When a line of the material has the word "your" in it, copy that line.

::::

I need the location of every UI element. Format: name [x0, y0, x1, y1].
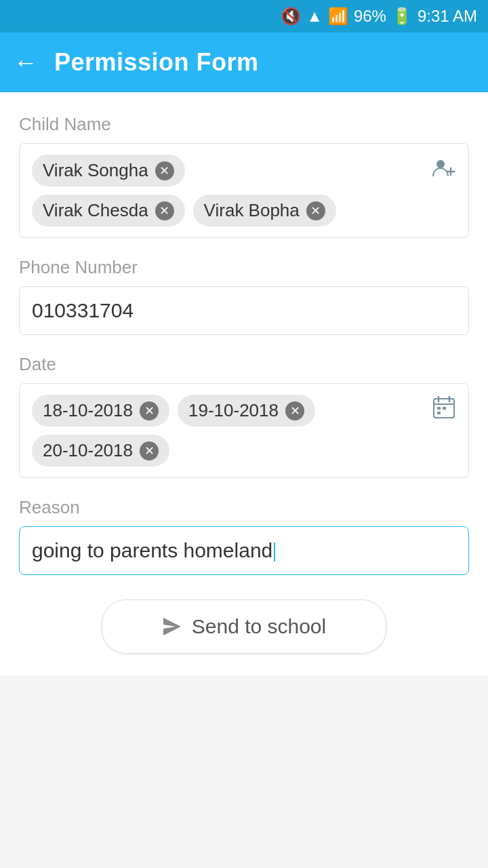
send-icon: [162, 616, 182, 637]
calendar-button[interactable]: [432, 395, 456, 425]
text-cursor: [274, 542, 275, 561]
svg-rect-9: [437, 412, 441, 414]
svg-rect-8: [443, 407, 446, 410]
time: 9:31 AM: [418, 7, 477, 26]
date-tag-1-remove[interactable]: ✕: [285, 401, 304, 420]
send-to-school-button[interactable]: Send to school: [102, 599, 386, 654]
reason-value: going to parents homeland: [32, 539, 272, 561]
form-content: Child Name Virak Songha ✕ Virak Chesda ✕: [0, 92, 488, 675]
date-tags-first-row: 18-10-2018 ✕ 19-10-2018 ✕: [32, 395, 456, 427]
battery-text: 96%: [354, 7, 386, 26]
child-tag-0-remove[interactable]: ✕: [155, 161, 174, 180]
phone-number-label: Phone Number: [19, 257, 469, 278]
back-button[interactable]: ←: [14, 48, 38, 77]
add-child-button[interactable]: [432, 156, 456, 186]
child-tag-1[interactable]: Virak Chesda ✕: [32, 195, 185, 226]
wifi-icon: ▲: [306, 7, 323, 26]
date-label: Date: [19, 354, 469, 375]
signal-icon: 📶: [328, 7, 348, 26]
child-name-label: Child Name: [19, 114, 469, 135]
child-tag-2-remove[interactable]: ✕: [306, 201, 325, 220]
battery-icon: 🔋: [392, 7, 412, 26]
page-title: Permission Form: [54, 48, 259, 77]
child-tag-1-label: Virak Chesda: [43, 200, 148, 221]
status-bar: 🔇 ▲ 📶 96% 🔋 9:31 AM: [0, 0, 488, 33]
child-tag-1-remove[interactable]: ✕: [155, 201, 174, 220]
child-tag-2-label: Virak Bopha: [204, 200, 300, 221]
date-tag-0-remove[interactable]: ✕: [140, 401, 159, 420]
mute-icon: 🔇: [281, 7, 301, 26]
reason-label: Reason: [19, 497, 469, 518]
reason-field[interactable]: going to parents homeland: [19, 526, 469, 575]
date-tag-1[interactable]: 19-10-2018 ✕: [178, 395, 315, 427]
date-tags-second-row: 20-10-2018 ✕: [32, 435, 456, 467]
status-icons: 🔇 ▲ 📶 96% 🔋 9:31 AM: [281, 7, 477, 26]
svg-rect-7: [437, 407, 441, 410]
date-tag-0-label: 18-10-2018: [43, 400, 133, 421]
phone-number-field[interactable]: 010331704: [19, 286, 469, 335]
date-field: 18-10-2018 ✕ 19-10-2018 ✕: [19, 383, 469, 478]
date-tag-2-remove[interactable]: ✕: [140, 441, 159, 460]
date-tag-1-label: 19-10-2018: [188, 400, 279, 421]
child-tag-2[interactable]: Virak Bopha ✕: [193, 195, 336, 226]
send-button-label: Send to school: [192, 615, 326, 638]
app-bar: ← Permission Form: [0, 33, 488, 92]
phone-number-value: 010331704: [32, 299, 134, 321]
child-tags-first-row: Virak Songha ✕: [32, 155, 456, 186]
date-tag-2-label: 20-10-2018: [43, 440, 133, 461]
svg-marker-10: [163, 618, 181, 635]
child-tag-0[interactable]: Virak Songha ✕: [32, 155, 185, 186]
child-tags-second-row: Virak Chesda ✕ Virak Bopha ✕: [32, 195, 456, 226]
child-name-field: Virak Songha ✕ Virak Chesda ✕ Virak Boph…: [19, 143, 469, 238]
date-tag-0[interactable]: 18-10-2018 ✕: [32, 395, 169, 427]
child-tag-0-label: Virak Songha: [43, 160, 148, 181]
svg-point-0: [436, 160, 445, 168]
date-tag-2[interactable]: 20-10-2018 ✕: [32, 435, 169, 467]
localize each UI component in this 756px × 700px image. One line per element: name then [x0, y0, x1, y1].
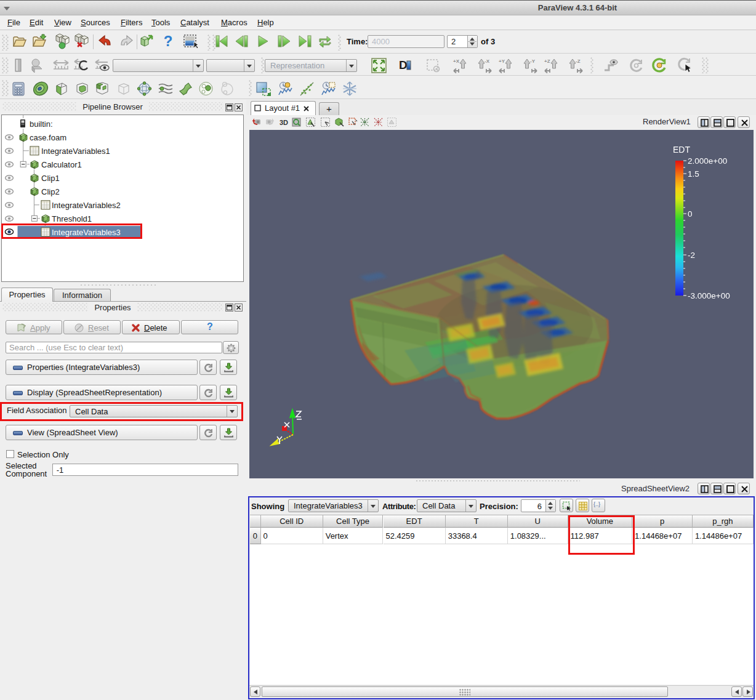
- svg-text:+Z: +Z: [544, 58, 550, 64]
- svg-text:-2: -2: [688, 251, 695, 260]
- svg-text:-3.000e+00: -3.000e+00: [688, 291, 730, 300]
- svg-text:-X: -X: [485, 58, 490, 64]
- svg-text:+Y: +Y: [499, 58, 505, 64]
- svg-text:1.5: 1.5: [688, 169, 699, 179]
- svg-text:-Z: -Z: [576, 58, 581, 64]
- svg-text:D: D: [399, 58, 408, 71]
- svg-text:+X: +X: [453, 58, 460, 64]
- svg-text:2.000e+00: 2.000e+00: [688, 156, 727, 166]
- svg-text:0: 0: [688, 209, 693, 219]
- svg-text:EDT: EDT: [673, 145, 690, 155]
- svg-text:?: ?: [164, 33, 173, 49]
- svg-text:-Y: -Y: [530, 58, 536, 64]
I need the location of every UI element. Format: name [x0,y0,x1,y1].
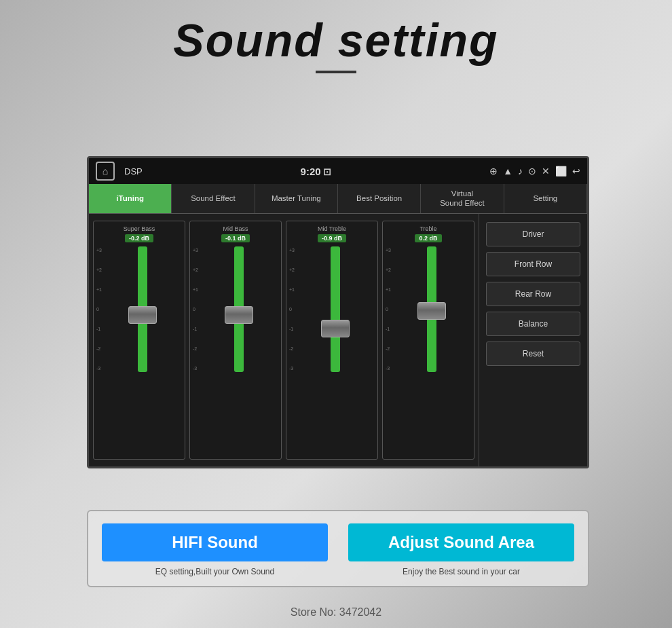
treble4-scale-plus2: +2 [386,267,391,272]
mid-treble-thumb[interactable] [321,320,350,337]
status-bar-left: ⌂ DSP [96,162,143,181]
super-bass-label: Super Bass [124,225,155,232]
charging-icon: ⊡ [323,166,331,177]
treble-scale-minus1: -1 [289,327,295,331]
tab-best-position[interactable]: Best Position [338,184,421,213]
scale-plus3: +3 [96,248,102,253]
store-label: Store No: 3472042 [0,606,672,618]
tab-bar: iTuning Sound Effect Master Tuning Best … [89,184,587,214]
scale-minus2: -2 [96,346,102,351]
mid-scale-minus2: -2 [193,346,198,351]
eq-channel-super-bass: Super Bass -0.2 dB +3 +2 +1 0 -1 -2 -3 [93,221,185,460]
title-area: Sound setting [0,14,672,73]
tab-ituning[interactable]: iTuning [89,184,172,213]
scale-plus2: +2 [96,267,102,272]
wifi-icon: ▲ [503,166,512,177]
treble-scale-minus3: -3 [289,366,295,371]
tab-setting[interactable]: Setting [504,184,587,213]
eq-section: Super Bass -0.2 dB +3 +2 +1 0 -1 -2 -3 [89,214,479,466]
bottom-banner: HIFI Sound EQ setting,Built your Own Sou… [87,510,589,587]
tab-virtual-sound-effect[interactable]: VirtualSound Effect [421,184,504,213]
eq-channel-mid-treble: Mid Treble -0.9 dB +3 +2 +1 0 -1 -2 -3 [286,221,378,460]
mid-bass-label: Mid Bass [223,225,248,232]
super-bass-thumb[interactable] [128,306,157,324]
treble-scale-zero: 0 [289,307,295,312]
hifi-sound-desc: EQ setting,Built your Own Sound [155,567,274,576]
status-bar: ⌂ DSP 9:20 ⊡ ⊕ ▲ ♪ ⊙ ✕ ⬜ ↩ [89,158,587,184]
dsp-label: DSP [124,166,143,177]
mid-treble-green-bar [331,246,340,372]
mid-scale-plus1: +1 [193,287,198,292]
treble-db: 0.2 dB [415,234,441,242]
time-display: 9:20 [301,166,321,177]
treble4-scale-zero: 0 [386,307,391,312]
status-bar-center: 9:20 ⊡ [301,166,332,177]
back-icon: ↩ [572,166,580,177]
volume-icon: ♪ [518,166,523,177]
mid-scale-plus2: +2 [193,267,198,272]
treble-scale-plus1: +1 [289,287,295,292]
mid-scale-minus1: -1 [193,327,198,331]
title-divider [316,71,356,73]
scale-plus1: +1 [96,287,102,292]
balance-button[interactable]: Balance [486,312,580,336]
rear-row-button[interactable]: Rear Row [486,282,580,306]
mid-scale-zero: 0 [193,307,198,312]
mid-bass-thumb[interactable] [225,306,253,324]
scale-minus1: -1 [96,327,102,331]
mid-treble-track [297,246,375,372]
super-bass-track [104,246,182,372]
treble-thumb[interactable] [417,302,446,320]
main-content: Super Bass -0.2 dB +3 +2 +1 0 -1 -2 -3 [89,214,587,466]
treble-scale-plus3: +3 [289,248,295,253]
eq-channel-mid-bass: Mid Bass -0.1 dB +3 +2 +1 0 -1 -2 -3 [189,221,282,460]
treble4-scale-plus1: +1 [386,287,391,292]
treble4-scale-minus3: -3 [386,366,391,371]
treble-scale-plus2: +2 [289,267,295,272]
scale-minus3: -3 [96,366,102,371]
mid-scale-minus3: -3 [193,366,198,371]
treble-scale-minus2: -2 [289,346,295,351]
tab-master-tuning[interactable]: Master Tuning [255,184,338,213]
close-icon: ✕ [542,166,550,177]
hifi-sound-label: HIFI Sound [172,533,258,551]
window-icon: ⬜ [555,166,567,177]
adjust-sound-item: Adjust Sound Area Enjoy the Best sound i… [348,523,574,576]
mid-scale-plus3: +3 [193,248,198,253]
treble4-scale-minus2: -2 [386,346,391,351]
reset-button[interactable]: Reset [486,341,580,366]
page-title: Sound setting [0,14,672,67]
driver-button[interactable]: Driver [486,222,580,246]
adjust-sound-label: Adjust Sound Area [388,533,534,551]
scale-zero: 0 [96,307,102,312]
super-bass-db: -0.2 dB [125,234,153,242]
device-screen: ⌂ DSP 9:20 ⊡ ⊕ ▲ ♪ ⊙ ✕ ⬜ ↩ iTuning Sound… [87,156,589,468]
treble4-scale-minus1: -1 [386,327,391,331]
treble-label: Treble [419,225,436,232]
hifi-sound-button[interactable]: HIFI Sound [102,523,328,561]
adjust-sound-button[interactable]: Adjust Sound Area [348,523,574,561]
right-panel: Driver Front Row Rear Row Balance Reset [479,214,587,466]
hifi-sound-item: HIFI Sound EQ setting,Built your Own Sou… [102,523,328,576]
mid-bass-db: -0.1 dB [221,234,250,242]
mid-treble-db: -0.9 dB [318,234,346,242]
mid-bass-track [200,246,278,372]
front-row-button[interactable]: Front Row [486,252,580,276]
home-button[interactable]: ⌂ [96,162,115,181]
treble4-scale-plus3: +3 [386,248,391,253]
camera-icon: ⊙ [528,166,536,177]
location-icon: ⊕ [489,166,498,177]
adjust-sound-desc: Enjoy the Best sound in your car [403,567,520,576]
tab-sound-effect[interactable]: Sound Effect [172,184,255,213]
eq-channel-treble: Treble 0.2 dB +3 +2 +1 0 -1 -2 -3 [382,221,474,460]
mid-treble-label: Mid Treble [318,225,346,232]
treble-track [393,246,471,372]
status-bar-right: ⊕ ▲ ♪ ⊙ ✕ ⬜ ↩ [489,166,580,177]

::::

**Reply**:
bottom-banner: HIFI Sound EQ setting,Built your Own Sou… [87,510,589,587]
hifi-sound-desc: EQ setting,Built your Own Sound [155,567,274,576]
hifi-sound-item: HIFI Sound EQ setting,Built your Own Sou… [102,523,328,576]
adjust-sound-desc: Enjoy the Best sound in your car [403,567,520,576]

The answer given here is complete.